Santa Catalina Monastery (Arequipa)
02.14.2011
Rick and I have taken a few weeks off from our project because of the heavy rains that are currently pelting Cusco and Puerto Maldonado. At the beginning of February, we opted to leave the jungle because the humidity and the mosquitoes had reached an all time high. Februrary is the rainiest month of the year and we found ourselves drenched and itching during our last stint in the field. Rick had 200 chigger bites on his back at one count. Believe it or not, both of our camera bodies are still functioning (with occasional metering issues).
We headed back to Cusco to plan the next leg of our journey and were informed that Manu Road, our other major work area, was wrought with landslides. Last year the road was closed for all of February because entire sections of the road were swept off the mountainside. We decided it was just as well to wait till June for that part of the project.

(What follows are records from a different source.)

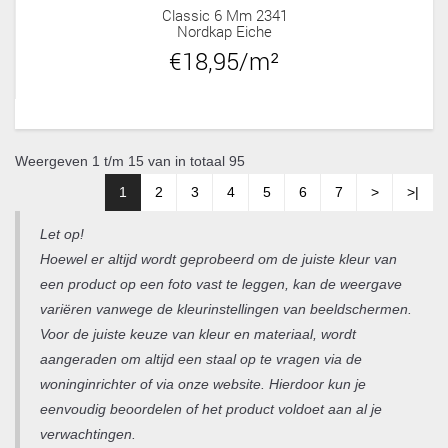
Classic 6 Mm 2341
Nordkap Eiche
€18,95/m²
Weergeven 1 t/m 15 van in totaal 95
1
2
3
4
5
6
7
>
>|
Let op!
Hoewel er altijd wordt geprobeerd om de juiste kleur van
een product op een foto vast te leggen, kan de weergave
variëren vanwege de kleurinstellingen van beeldschermen.
Voor de juiste keuze van kleur en materiaal, wordt
aangeraden om altijd een staal op te vragen via de
woninginrichter of via onze website. Hierdoor kun je
eenvoudig beoordelen of het product voldoet aan al je
verwachtingen.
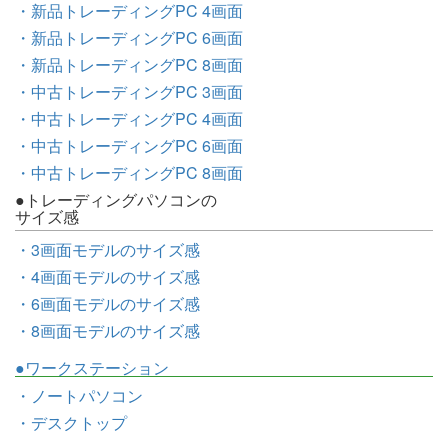
・新品トレーディングPC 4画面
・新品トレーディングPC 6画面
・新品トレーディングPC 8画面
・中古トレーディングPC 3画面
・中古トレーディングPC 4画面
・中古トレーディングPC 6画面
・中古トレーディングPC 8画面
●トレーディングパソコンの
サイズ感
・3画面モデルのサイズ感
・4画面モデルのサイズ感
・6画面モデルのサイズ感
・8画面モデルのサイズ感
●ワークステーション
・ノートパソコン
・デスクトップ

So, we ended up in Arequipa, Peru for a few days – also known as “the White City.” The name comes from sillar, the volcanic rock used in most of the architecture. You can see the fingerprint of Spanish colonialism around every corner. Aside from the palm trees in the Plaza de Armas and the women adorned in traditinal Andean dress, you’d think you were in Europe. We spent the first two days visiting the local museums and sites – the highlights being the Santa Catalina Monastery and the Museo Santuary.
The Monastery was delightful – a photographer’s dream. It was only recently opened to the public (1970s) after over 300 years of isolation. It occupies a number of city blocks and is a labryinth of nun’s quarters, fountains, and hidden courtyards. I was impressed by the beautiful colors of the walls and the perfectly landscaped scenery. If you had to be cloistered – this would be the place to do it. I was also amused by the display on barbed wire undergarments that were used by nuns to atone for their sins.
We also visited the Museo Santuary, which hosts Juanita, the Incan Ice Maiden. Juanita was a sacrifice given to a volcano to stop the volcano from erupting. She was recovered a few decades ago in perfect conditions (even her organs were still intact) when a scientist was studying volcanos near Areqipa. Over ten other child sacrifices have been discovered on other volcanoes in Peru and one of them was on display in a freezer in the museum. The history was fascinting and there is a National Geographic Documentary on Juanita if you are interested.
Beautiful convent–the colors! I want to come down and see it! Glad you two are both feeling well.
As Lorraine says, what amazing colors! I love the simplicity of the images. It is wonderful how such vivid colors can still be so natural-looking. Enjoy your well-deserved break from the humid woods!